╭─ Records to process
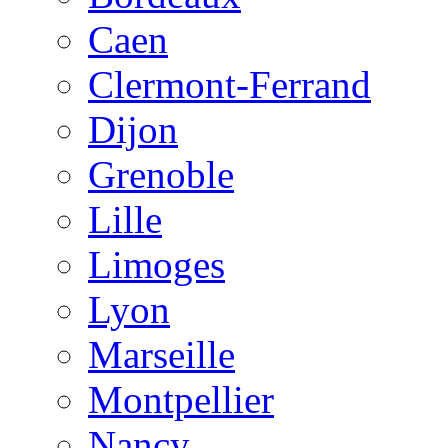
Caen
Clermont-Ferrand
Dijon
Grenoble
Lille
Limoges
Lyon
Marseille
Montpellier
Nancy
╰─
╭─ Records to process
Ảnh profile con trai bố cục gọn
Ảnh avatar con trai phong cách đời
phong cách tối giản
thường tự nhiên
╰─
╭─ Records to process
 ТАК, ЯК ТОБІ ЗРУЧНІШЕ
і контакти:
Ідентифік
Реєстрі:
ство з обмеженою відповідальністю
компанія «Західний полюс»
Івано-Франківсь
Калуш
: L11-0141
╰─
__What to produce__
Across the records above, tally the lines that contain "phong" and give the result as a number alone.

__Answer space__
2